ACTIVITY –
In your copy, leave out the pictures; write out all the data exactly.

[Collected data]
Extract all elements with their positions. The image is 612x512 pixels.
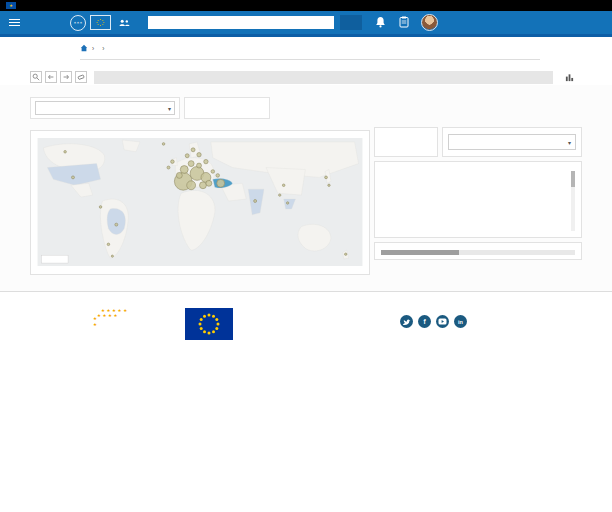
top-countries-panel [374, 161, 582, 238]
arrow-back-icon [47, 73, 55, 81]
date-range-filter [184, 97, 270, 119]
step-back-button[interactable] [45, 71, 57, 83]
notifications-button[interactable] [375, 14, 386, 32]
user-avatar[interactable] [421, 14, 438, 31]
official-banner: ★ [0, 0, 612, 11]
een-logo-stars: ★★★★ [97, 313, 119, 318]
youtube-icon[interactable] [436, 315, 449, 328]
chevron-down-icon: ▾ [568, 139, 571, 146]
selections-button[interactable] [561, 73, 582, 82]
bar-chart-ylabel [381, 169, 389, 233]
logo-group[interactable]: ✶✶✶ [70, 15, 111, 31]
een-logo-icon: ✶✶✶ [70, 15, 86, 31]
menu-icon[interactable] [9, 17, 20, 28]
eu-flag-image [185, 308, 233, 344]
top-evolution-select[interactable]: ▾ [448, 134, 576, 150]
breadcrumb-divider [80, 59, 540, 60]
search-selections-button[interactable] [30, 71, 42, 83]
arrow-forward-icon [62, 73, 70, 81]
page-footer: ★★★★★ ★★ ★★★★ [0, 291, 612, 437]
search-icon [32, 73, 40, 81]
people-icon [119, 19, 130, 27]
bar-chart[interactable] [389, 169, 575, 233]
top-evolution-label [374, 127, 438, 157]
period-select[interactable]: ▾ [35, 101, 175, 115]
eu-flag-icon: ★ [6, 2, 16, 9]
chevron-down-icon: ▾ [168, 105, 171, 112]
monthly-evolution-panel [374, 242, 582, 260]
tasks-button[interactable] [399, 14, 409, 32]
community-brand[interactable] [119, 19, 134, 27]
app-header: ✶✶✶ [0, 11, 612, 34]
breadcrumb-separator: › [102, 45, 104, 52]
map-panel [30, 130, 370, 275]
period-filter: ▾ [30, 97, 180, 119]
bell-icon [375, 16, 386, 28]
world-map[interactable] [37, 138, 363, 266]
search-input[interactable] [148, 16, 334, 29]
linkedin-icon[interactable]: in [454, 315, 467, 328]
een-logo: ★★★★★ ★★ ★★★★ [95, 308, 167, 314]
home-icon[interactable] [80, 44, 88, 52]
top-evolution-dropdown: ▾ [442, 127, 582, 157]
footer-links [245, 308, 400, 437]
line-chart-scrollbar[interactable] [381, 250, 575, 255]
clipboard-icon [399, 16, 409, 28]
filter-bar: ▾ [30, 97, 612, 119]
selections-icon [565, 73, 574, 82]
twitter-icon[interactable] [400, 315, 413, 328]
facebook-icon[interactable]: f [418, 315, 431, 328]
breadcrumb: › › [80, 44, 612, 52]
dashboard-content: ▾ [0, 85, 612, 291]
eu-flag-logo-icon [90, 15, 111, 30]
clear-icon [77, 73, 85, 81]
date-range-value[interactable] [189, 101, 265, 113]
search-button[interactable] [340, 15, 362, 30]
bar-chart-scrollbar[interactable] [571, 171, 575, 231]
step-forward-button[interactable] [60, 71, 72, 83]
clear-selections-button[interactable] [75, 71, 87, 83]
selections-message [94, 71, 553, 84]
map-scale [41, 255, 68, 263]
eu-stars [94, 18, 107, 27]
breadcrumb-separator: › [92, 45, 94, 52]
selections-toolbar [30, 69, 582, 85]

RESPONSE TO THE EXERCISE –
Extract all elements with their positions. The image is 612x512 pixels.
top-countries-panel [374, 161, 582, 238]
arrow-back-icon [47, 73, 55, 81]
date-range-filter [184, 97, 270, 119]
step-back-button[interactable] [45, 71, 57, 83]
notifications-button[interactable] [375, 14, 386, 32]
user-avatar[interactable] [421, 14, 438, 31]
official-banner: ★ [0, 0, 612, 11]
een-logo-stars: ★★★★ [97, 313, 119, 318]
youtube-icon[interactable] [436, 315, 449, 328]
chevron-down-icon: ▾ [568, 139, 571, 146]
selections-button[interactable] [561, 73, 582, 82]
bar-chart-ylabel [381, 169, 389, 233]
logo-group[interactable]: ✶✶✶ [70, 15, 111, 31]
een-logo-icon: ✶✶✶ [70, 15, 86, 31]
menu-icon[interactable] [9, 17, 20, 28]
eu-flag-image [185, 308, 233, 344]
top-evolution-select[interactable]: ▾ [448, 134, 576, 150]
breadcrumb-divider [80, 59, 540, 60]
search-selections-button[interactable] [30, 71, 42, 83]
arrow-forward-icon [62, 73, 70, 81]
page-footer: ★★★★★ ★★ ★★★★ [0, 291, 612, 437]
search-icon [32, 73, 40, 81]
people-icon [119, 19, 130, 27]
bar-chart[interactable] [389, 169, 575, 233]
top-evolution-label [374, 127, 438, 157]
period-select[interactable]: ▾ [35, 101, 175, 115]
eu-flag-icon: ★ [6, 2, 16, 9]
chevron-down-icon: ▾ [168, 105, 171, 112]
monthly-evolution-panel [374, 242, 582, 260]
tasks-button[interactable] [399, 14, 409, 32]
community-brand[interactable] [119, 19, 134, 27]
app-header: ✶✶✶ [0, 11, 612, 34]
breadcrumb-separator: › [102, 45, 104, 52]
map-panel [30, 130, 370, 275]
period-filter: ▾ [30, 97, 180, 119]
bell-icon [375, 16, 386, 28]
world-map[interactable] [37, 138, 363, 266]
search-input[interactable] [148, 16, 334, 29]
linkedin-icon[interactable]: in [454, 315, 467, 328]
een-logo: ★★★★★ ★★ ★★★★ [95, 308, 167, 314]
home-icon[interactable] [80, 44, 88, 52]
top-evolution-dropdown: ▾ [442, 127, 582, 157]
footer-links [245, 308, 400, 437]
line-chart-scrollbar[interactable] [381, 250, 575, 255]
clipboard-icon [399, 16, 409, 28]
filter-bar: ▾ [30, 97, 612, 119]
selections-icon [565, 73, 574, 82]
twitter-icon[interactable] [400, 315, 413, 328]
facebook-icon[interactable]: f [418, 315, 431, 328]
breadcrumb: › › [80, 44, 612, 52]
dashboard-content: ▾ [0, 85, 612, 291]
eu-flag-logo-icon [90, 15, 111, 30]
clear-icon [77, 73, 85, 81]
date-range-value[interactable] [189, 101, 265, 113]
search-button[interactable] [340, 15, 362, 30]
bar-chart-scrollbar[interactable] [571, 171, 575, 231]
step-forward-button[interactable] [60, 71, 72, 83]
clear-selections-button[interactable] [75, 71, 87, 83]
selections-message [94, 71, 553, 84]
map-scale [41, 255, 68, 263]
eu-stars [94, 18, 107, 27]
breadcrumb-separator: › [92, 45, 94, 52]
selections-toolbar [30, 69, 582, 85]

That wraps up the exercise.